How Booz Allen's growth is tied to hiring success
- By Ross Wilkers
- Nov 06, 2017
Booz Allen Hamilton’s backlog is increasing and in turn revenue continues to climb, as is the government services contractor’s efforts to ramp up its employee base to support that growth.
Speaking on its second quarter earnings call with investors Monday, Booz Allen CEO Horacio Rozanski said the firm’s headcount increased by 771 in the July-September period.
Rozanski told analysts that as of Sept. 30, Booz Allen has roughly 1,500 more employees than that of the same date last year. Roughly 300 of those came to Booz Allen through its acquisition of Aquilent late last year with 1,200 organic hires on top of that.
Booz Allen’s total headcount stood at 24,225 employees as of Sept. 30, almost 6 percent higher year-over-year. Rozanski noted a majority of the new hires are tied to several key areas of Booz Allen’s long-term Vision 2020 strategy: digital services, cybersecurity, engineering and technical solutions.
“Roughly two-thirds of the hires that we are talking about have a technical background. More than half of them have a security clearance. So these are the people that we need to continue to drive our growth rate,” Rozanski told analysts on the call.
As an indicator of future growth, McLean, Va.-based Booz Allen posted a book-to-bill ratio of 2.7 for its fiscal second quarter ended Sept. 30 to show the backlog of contracts is increasing greater than it is being drawn down from and recognized as revenue.
That is Booz Allen’s second-highest quarterly book-to-bill since it went public in 2008 and made the firm a big beneficiary of what has become a so-called “spending spree” of awards from agencies in the quarter before the government’s fiscal year ends Sept. 30.
Total backlog grew 22 percent year-over-year to a new record of $16.7 billion.
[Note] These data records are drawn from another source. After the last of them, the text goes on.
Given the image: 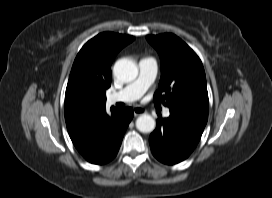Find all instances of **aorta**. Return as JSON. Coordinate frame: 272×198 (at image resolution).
Segmentation results:
<instances>
[{"instance_id": "1", "label": "aorta", "mask_w": 272, "mask_h": 198, "mask_svg": "<svg viewBox=\"0 0 272 198\" xmlns=\"http://www.w3.org/2000/svg\"><path fill=\"white\" fill-rule=\"evenodd\" d=\"M114 75L122 82H130L138 76V68L134 61L123 58L118 60L113 69ZM155 120L148 114H142L136 120V127L142 133H150L155 129Z\"/></svg>"}]
</instances>
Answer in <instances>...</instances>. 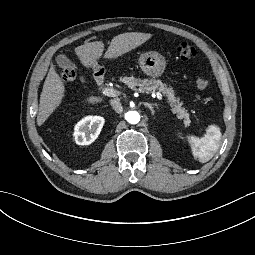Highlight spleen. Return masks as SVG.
I'll use <instances>...</instances> for the list:
<instances>
[{
  "mask_svg": "<svg viewBox=\"0 0 255 255\" xmlns=\"http://www.w3.org/2000/svg\"><path fill=\"white\" fill-rule=\"evenodd\" d=\"M221 136L220 129L213 127L209 135L200 140L199 147L194 151V155L200 162H208L214 156L219 148Z\"/></svg>",
  "mask_w": 255,
  "mask_h": 255,
  "instance_id": "obj_1",
  "label": "spleen"
}]
</instances>
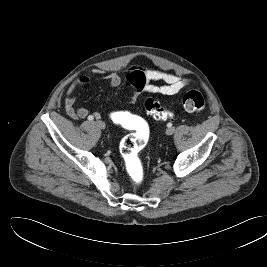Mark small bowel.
<instances>
[{
  "mask_svg": "<svg viewBox=\"0 0 267 267\" xmlns=\"http://www.w3.org/2000/svg\"><path fill=\"white\" fill-rule=\"evenodd\" d=\"M99 76L105 80L110 87L118 88L121 85V77L112 72L107 75ZM127 82L133 87L134 92L130 98V102H135L141 92L146 91L150 93H159L163 95H175L180 92L189 81L177 74L165 73L154 69H146L138 66L133 68L127 75ZM155 82H161L158 85ZM90 79L87 76H79L68 87L66 91V98L64 101V108L66 113L75 119L93 118L100 119L101 115L98 112H91L84 107H76V94L80 87L88 85Z\"/></svg>",
  "mask_w": 267,
  "mask_h": 267,
  "instance_id": "obj_1",
  "label": "small bowel"
}]
</instances>
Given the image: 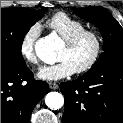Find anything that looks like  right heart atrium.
Instances as JSON below:
<instances>
[{"label": "right heart atrium", "mask_w": 123, "mask_h": 123, "mask_svg": "<svg viewBox=\"0 0 123 123\" xmlns=\"http://www.w3.org/2000/svg\"><path fill=\"white\" fill-rule=\"evenodd\" d=\"M39 33L40 26L38 24L30 25L24 32L19 45V51L23 59L34 65L38 63L34 47Z\"/></svg>", "instance_id": "d8ad5b80"}]
</instances>
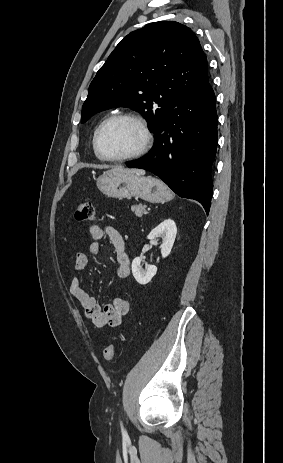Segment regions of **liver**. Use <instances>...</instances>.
Here are the masks:
<instances>
[{
  "label": "liver",
  "instance_id": "6515ba94",
  "mask_svg": "<svg viewBox=\"0 0 283 463\" xmlns=\"http://www.w3.org/2000/svg\"><path fill=\"white\" fill-rule=\"evenodd\" d=\"M110 171L119 172V173H135L138 175H145V171L141 169H125L123 167H116Z\"/></svg>",
  "mask_w": 283,
  "mask_h": 463
}]
</instances>
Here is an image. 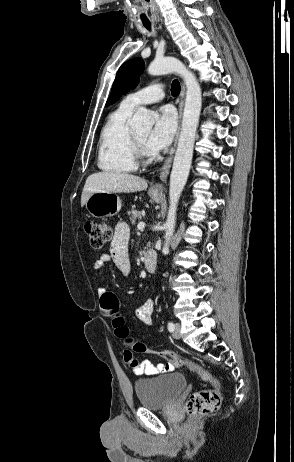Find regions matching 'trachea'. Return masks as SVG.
<instances>
[{"label": "trachea", "mask_w": 294, "mask_h": 462, "mask_svg": "<svg viewBox=\"0 0 294 462\" xmlns=\"http://www.w3.org/2000/svg\"><path fill=\"white\" fill-rule=\"evenodd\" d=\"M143 25L145 26V28H147L148 30L151 29V24L150 23H143ZM180 83L178 82V80H174L172 82V85H171V93L173 96H176L180 93Z\"/></svg>", "instance_id": "trachea-1"}]
</instances>
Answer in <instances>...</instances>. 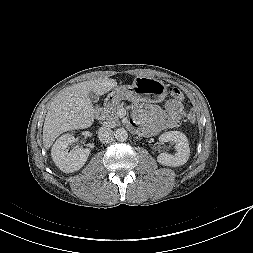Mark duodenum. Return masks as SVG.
<instances>
[{
  "label": "duodenum",
  "instance_id": "410a0bca",
  "mask_svg": "<svg viewBox=\"0 0 253 253\" xmlns=\"http://www.w3.org/2000/svg\"><path fill=\"white\" fill-rule=\"evenodd\" d=\"M115 100H116V97H115V96H110V97L106 100L105 106H108V105L112 104ZM102 114H103V108H98V109L96 110V115H97L98 117H101Z\"/></svg>",
  "mask_w": 253,
  "mask_h": 253
}]
</instances>
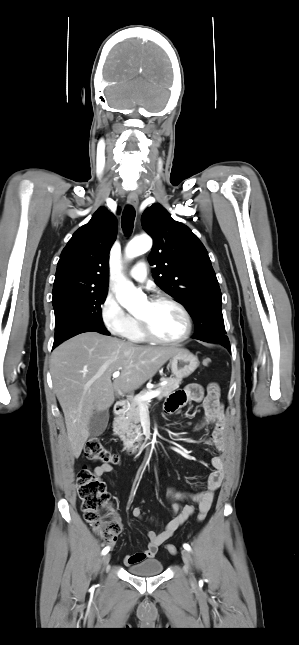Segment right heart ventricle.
<instances>
[{"instance_id": "1", "label": "right heart ventricle", "mask_w": 299, "mask_h": 645, "mask_svg": "<svg viewBox=\"0 0 299 645\" xmlns=\"http://www.w3.org/2000/svg\"><path fill=\"white\" fill-rule=\"evenodd\" d=\"M129 341L141 343L146 340L140 331L139 324L135 318H132V323L124 335Z\"/></svg>"}]
</instances>
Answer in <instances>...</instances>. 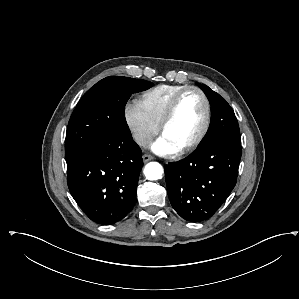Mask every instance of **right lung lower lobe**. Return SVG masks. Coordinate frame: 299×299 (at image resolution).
I'll return each instance as SVG.
<instances>
[{
	"label": "right lung lower lobe",
	"instance_id": "obj_1",
	"mask_svg": "<svg viewBox=\"0 0 299 299\" xmlns=\"http://www.w3.org/2000/svg\"><path fill=\"white\" fill-rule=\"evenodd\" d=\"M142 152L130 138L104 142L67 166L70 193L93 221L113 224L134 205Z\"/></svg>",
	"mask_w": 299,
	"mask_h": 299
}]
</instances>
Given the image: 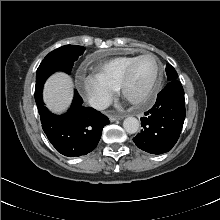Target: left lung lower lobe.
Instances as JSON below:
<instances>
[{
  "label": "left lung lower lobe",
  "instance_id": "obj_1",
  "mask_svg": "<svg viewBox=\"0 0 220 220\" xmlns=\"http://www.w3.org/2000/svg\"><path fill=\"white\" fill-rule=\"evenodd\" d=\"M185 119L184 90L177 80L157 95L155 105L141 118L143 129L133 138L136 146L148 153L168 152L177 142Z\"/></svg>",
  "mask_w": 220,
  "mask_h": 220
}]
</instances>
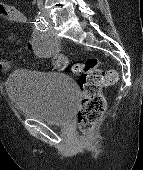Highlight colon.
I'll list each match as a JSON object with an SVG mask.
<instances>
[{"instance_id":"5ec220e1","label":"colon","mask_w":143,"mask_h":170,"mask_svg":"<svg viewBox=\"0 0 143 170\" xmlns=\"http://www.w3.org/2000/svg\"><path fill=\"white\" fill-rule=\"evenodd\" d=\"M56 59L59 69H65L66 61L60 56ZM70 73L78 76L79 87L83 94L78 111V125L81 132L87 133L100 122L105 111L106 103L101 88L115 84L118 75L114 69H103L97 58L72 65Z\"/></svg>"}]
</instances>
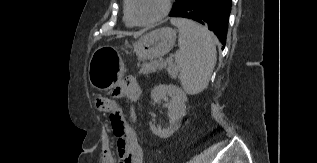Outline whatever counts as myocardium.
<instances>
[{"label":"myocardium","mask_w":317,"mask_h":163,"mask_svg":"<svg viewBox=\"0 0 317 163\" xmlns=\"http://www.w3.org/2000/svg\"><path fill=\"white\" fill-rule=\"evenodd\" d=\"M126 1H127V13H128L129 19L131 20V22L134 25H137V26H150V25H153V24L161 21L169 14V12L171 11V8H172V0H164L163 1V8H162V11L159 15H157L156 17H154L150 20L140 21V20L136 19L133 15L132 0H126Z\"/></svg>","instance_id":"obj_1"}]
</instances>
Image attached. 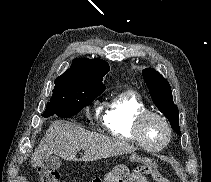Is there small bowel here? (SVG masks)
Returning a JSON list of instances; mask_svg holds the SVG:
<instances>
[{
  "instance_id": "obj_1",
  "label": "small bowel",
  "mask_w": 211,
  "mask_h": 182,
  "mask_svg": "<svg viewBox=\"0 0 211 182\" xmlns=\"http://www.w3.org/2000/svg\"><path fill=\"white\" fill-rule=\"evenodd\" d=\"M108 177V173L106 174V178ZM109 181V180H108ZM141 182H146V181H141Z\"/></svg>"
}]
</instances>
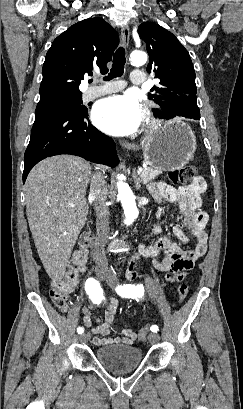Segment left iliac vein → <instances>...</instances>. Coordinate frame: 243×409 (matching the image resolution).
<instances>
[{"mask_svg": "<svg viewBox=\"0 0 243 409\" xmlns=\"http://www.w3.org/2000/svg\"><path fill=\"white\" fill-rule=\"evenodd\" d=\"M106 282L112 288L116 287V285L119 284L117 277L113 274L107 275ZM148 340L150 343H157L159 341V335L154 332L150 333L148 336Z\"/></svg>", "mask_w": 243, "mask_h": 409, "instance_id": "obj_1", "label": "left iliac vein"}]
</instances>
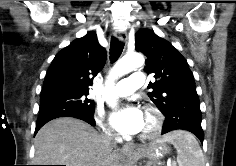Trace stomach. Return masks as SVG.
<instances>
[{
    "label": "stomach",
    "instance_id": "1",
    "mask_svg": "<svg viewBox=\"0 0 236 166\" xmlns=\"http://www.w3.org/2000/svg\"><path fill=\"white\" fill-rule=\"evenodd\" d=\"M169 153V147L163 142H153L140 151V156L147 158L146 166H159L161 159Z\"/></svg>",
    "mask_w": 236,
    "mask_h": 166
}]
</instances>
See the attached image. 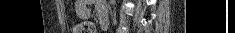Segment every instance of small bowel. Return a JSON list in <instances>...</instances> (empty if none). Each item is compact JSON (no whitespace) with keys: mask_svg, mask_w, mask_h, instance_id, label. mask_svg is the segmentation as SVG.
Masks as SVG:
<instances>
[{"mask_svg":"<svg viewBox=\"0 0 235 33\" xmlns=\"http://www.w3.org/2000/svg\"><path fill=\"white\" fill-rule=\"evenodd\" d=\"M88 2L87 1H78L76 4V9L78 14H83L88 10ZM95 10L100 17L101 14H106L105 6L102 2L96 1L95 4Z\"/></svg>","mask_w":235,"mask_h":33,"instance_id":"small-bowel-1","label":"small bowel"}]
</instances>
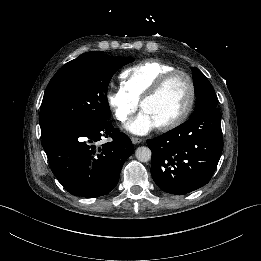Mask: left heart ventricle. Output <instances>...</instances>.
<instances>
[{
  "label": "left heart ventricle",
  "mask_w": 261,
  "mask_h": 261,
  "mask_svg": "<svg viewBox=\"0 0 261 261\" xmlns=\"http://www.w3.org/2000/svg\"><path fill=\"white\" fill-rule=\"evenodd\" d=\"M189 99V86L187 80L175 76L154 99L145 103L142 110L146 111L157 126L175 119L185 108Z\"/></svg>",
  "instance_id": "obj_1"
}]
</instances>
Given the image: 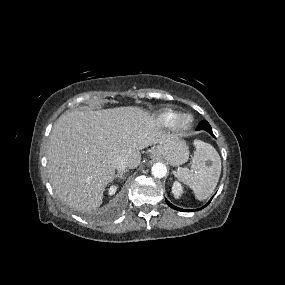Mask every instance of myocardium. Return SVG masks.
Wrapping results in <instances>:
<instances>
[{
	"instance_id": "obj_1",
	"label": "myocardium",
	"mask_w": 285,
	"mask_h": 285,
	"mask_svg": "<svg viewBox=\"0 0 285 285\" xmlns=\"http://www.w3.org/2000/svg\"><path fill=\"white\" fill-rule=\"evenodd\" d=\"M174 124L179 130L186 131L192 127L193 118L188 114L179 115L176 117Z\"/></svg>"
}]
</instances>
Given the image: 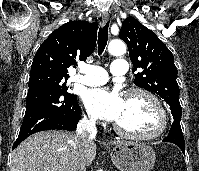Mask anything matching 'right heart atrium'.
<instances>
[{
    "label": "right heart atrium",
    "instance_id": "d8ad5b80",
    "mask_svg": "<svg viewBox=\"0 0 199 171\" xmlns=\"http://www.w3.org/2000/svg\"><path fill=\"white\" fill-rule=\"evenodd\" d=\"M87 121L94 124L96 122V118L93 115H88L86 117Z\"/></svg>",
    "mask_w": 199,
    "mask_h": 171
}]
</instances>
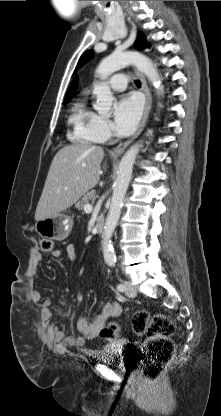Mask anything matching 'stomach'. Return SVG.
<instances>
[{
	"label": "stomach",
	"mask_w": 221,
	"mask_h": 416,
	"mask_svg": "<svg viewBox=\"0 0 221 416\" xmlns=\"http://www.w3.org/2000/svg\"><path fill=\"white\" fill-rule=\"evenodd\" d=\"M73 220L65 214L59 213L36 222L35 230L42 237L61 241L68 237L72 230Z\"/></svg>",
	"instance_id": "obj_1"
}]
</instances>
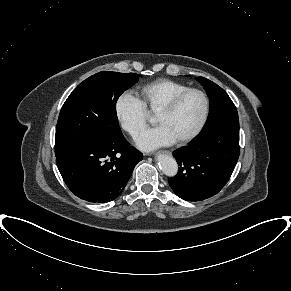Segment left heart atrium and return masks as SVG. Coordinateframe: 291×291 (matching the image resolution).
I'll return each mask as SVG.
<instances>
[{"label": "left heart atrium", "instance_id": "left-heart-atrium-1", "mask_svg": "<svg viewBox=\"0 0 291 291\" xmlns=\"http://www.w3.org/2000/svg\"><path fill=\"white\" fill-rule=\"evenodd\" d=\"M174 142L175 139L163 125L144 131L137 139L138 146L147 151L168 146Z\"/></svg>", "mask_w": 291, "mask_h": 291}]
</instances>
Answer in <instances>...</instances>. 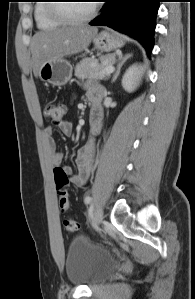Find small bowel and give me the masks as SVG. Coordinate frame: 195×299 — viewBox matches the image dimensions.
Instances as JSON below:
<instances>
[{"mask_svg": "<svg viewBox=\"0 0 195 299\" xmlns=\"http://www.w3.org/2000/svg\"><path fill=\"white\" fill-rule=\"evenodd\" d=\"M101 95L102 90L99 86H91L87 89V98L92 106V112L90 115V126L91 132L93 134L100 129V119L98 115V110ZM59 129L63 134L70 135L73 131V124L71 121H63L59 125ZM43 137L49 150L52 165L55 167L60 166L64 159V154L61 151H59L56 147L53 138L52 126H47L44 128ZM94 154V143L90 140L85 145L81 146L76 152L75 162L78 167L77 173L73 174L72 169L68 166L62 167L63 170L70 176L73 185L81 187L86 183L93 168Z\"/></svg>", "mask_w": 195, "mask_h": 299, "instance_id": "1", "label": "small bowel"}]
</instances>
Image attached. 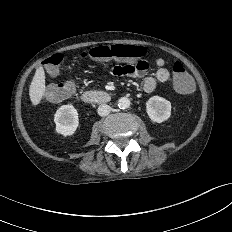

Funded backlog climbed 7.7 percent to $3.6 billion, also a new record.
Fiscal second quarter revenue of $1.5 billion was 10.6-percent higher than the same time last year, while six-month sales of $3 billion show a 7.7-percent increase.
“Most of our business is growing… we see growth across defense, across our intelligence business, across our civil business (with) strong double-digit growth in global commercial,” Rozanski said.
But it will take some time for revenue and head count growth to appear on Booz Allen’s bottom line. Chief Financial Officer Lloyd Howell said on the call the “timing and the cost” related to new hires is creating profit headwinds for the contractor.
From that, Booz Allen left its full-year earnings guidance unchanged at $1.83-$1.93 per share. The firm also held to its sales outlook of $6 billion-$6.2 billion, which indicates growth of 4-7 percent from the prior year’s $5.8 billion figure.
Underpinning the firm’s need to grow its headcount are two pricing-related trends in the market: agencies continuing to move away from low-price, technically acceptable contracts and growth in salaries of technical talent.
Howell said that in the reduction of many LPTA procurements, agencies have become “much more sophisticated in aligning the appropriate pricing (of contracts) with the capability support they are seeking.”
But all services contract bids still have a “degree of pricing pressure to it” Howell said.
The government services market is also experiencing some wage inflation of staffers in technology-related areas, Howell said. This is due to competition from agencies themselves but also Booz Allen’s competitors and other industries, he added.
And while not mentioned in the call specifically, the hires of already-cleared people will help the firm navigate the growing backlog of approved security clearances for government and contractor personnel.
Booz Allen also offered a small update on the Justice Department’s criminal and civil investigations disclosed in June into certain elements of the firm’s cost accounting and indirect cost charging practices for federal contracts, in essence what the firm bills agencies for overhead costs on those contracts.
In its latest quarterly filing accompanying the earnings release, Booz Allen said the Securities and Exchange Commission has “notified the company that it is conducting an investigation that the company believes relates to matters that are also the subject of the DOJ's investigation. In accordance with the company's practice, the company is cooperating with all relevant government parties.”
The firm did note in its filing it has been in contact with the SEC and other regulatory agencies “as is commonly the case with this type of matter.” Booz Allen has also hired an unidentified law firm to represent the contractor on the probe.
Rozanski said during the firm’s first quarter call in August the probe “is more likely to be years than months” before resolution.
In Monday’s second quarter call, Howell declined to comment on specific cost figures related to the probe but did note the firm saw “incremental higher legal expenses, as expected.”
Shares in Booz Allen were 5 percent lower in early afternoon trade on the continued uncertainty over the probe and the unchanged profit guidance related to the hiring ramp-up.
Second quarter revenue of $1.5 billion was in-line with Wall Street’s consensus outlook, while earnings of 47 cents per share topped analyst expectations by 1 cent.
Booz Allen’s stock is 8 percent lower since the DOJ probe was disclosed after markets closed June 15. The stock plummeted 19 percent the following day.